Trading in Asia's rice market weakened on thin demand amid price declines in Vietnam, but rates held up in Thailand as exporters stockpiled the grain before the holidays, traders said on Wednesday. "A major exporter has been buying a lot of rice from the market for the past few days," a Bangkok-based trader said, adding fears prices could rise after the holidays prompted more buying.
"Thai rice prices have never been this low so they probably think it is a good time to buy," he said. Thai benchmark 5 percent broken grade rice edged up to $418 per tonne on Wednesday, free-on-board (FOB), from $413-$415 a week ago, thanks to the domestic purchases. On Monday, Thailand's military junta approved the sale of 247,000 tonnes of rice in an open tender, part of continued efforts to offload rice from huge stockpiles accumulated under the previous regime.
On Friday, Thailand struck a deal to sell 2 million tonnes to China, also the biggest buyer of Vietnamese rice this year. In Vietnam, prices eased as buyers stayed away during the holiday-shortened week while stocks thinned, traders said. The 5 percent broken rice dipped to $385-$390 a tonne, FOB Saigon Port, from $390-$395 a tonne last Wednesday. The 25 percent broken rice stood unchanged at $360-$365 a tonne. "The remaining stocks are very low now and only from late February can Vietnam offer its fresh winter-spring rice," a trader in Ho Chi Minh City said, referring to the country's biggest rice crop with its harvest peaking in March/April.

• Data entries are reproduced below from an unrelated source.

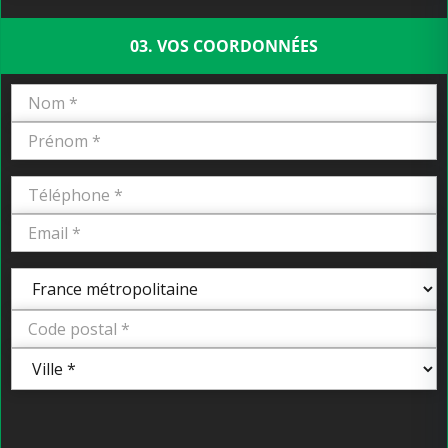
03. VOS COORDONNÉES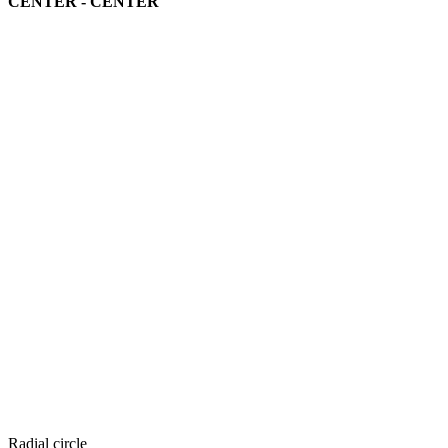
CENTER - CENTER
Radial circle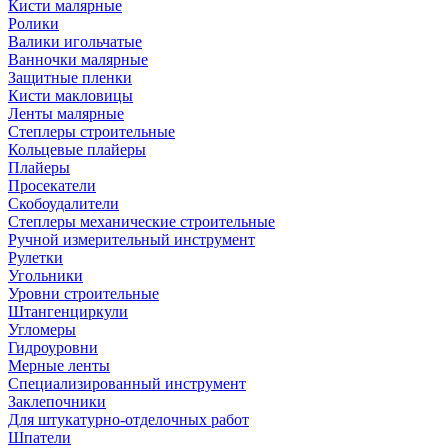
Кисти малярные
Ролики
Валики игольчатые
Ванночки малярные
Защитные пленки
Кисти макловицы
Ленты малярные
Степлеры строительные
Кольцевые плайеры
Плайеры
Просекатели
Скобоудалители
Степлеры механические строительные
Ручной измерительный инструмент
Рулетки
Угольники
Уровни строительные
Штангенциркули
Угломеры
Гидроуровни
Мерные ленты
Специализированный инструмент
Заклепочники
Для штукатурно-отделочных работ
Шпатели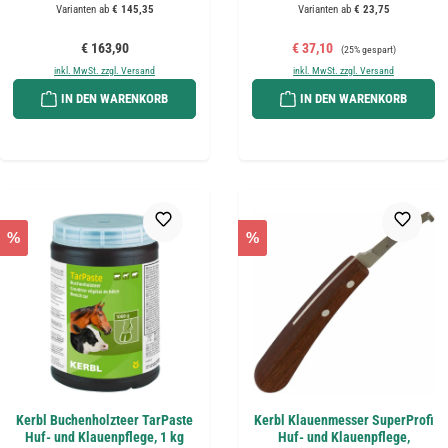
Varianten ab
€ 145,35
Varianten ab
€ 23,75
Regulärer Preis:
Verkaufspreis:
Regulärer Preis:
€ 163,90
€ 37,10
(25% gespart)
inkl. MwSt. zzgl. Versand
inkl. MwSt. zzgl. Versand
IN DEN WARENKORB
IN DEN WARENKORB
%
%
Kerbl Buchenholzteer TarPaste
Kerbl Klauenmesser SuperProfi
Huf- und Klauenpflege, 1 kg
Huf- und Klauenpflege,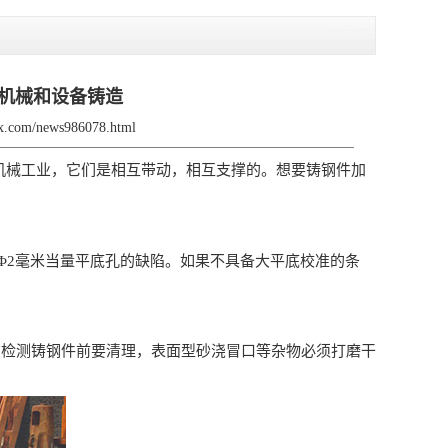
机械和设备铸造
fjx.com/news986078.html
机械工业，它们是相互带动，相互支撑的。想要铸钢件加
2毫米当量平底孔的缺陷。如果不具备大平底校准的条
检测铸钢件前要清理，表面型砂浇冒口等杂物必须打磨干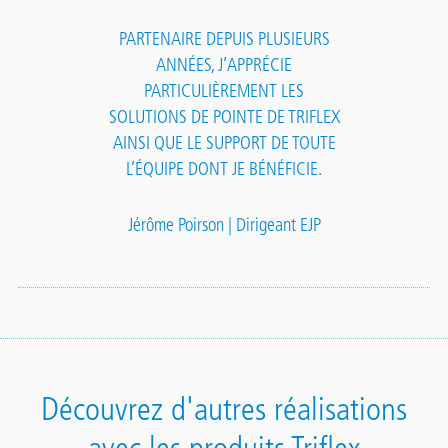
PARTENAIRE DEPUIS PLUSIEURS
ANNÉES, J’APPRÉCIE
PARTICULIÈREMENT LES
SOLUTIONS DE POINTE DE TRIFLEX
AINSI QUE LE SUPPORT DE TOUTE
L’ÉQUIPE DONT JE BÉNÉFICIE.
Jérôme Poirson | Dirigeant EJP
Découvrez d'autres réalisations
avec les produits Triflex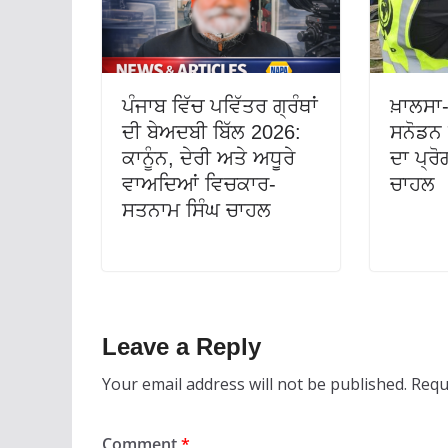
ਪੰਜਾਬ ਵਿੱਚ ਪਵਿੱਤਰ ਗ੍ਰੰਥਾਂ
ਖ਼ਾਲਸਾ
ਦੀ ਬੇਅਦਬੀ ਬਿੱਲ 2026:
ਸਨੋਡਨ
ਕਾਨੂੰਨ, ਦੇਰੀ ਅਤੇ ਅਧੂਰੇ
ਦਾ ਪ੍ਰ
ਵਾਅਦਿਆਂ ਵਿਚਕਾਰ-
ਚਾਹਲ
ਸਤਨਾਮ ਸਿੰਘ ਚਾਹਲ
Leave a Reply
Your email address will not be published.
Requ
Comment
*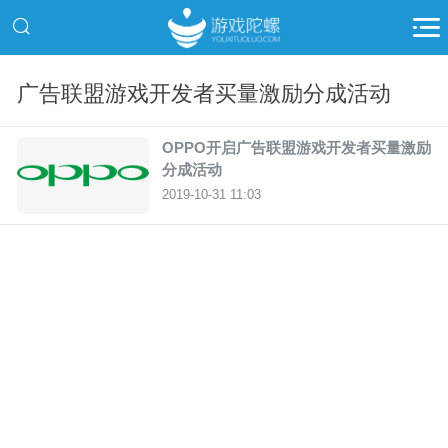
广告联盟游戏开发者买量激励分成活动
OPPO开启广告联盟游戏开发者买量激励
分成活动
2019-10-31 11:03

Thai rice exports this year could touch 10.2 million tonnes, just 500,000 tonnes below its 2011 record high, a level that could help it displace India as the top exporter, the UN Food and Agriculture Organization (FAO) said in a quarterly report issued earlier this month. It projected India's exports at 10 million tonnes and said Vietnam will ship 6.6 million tonnes during the whole of 2014. The three countries would account for 67 percent of global rice trade in 2014, the FAO data showed.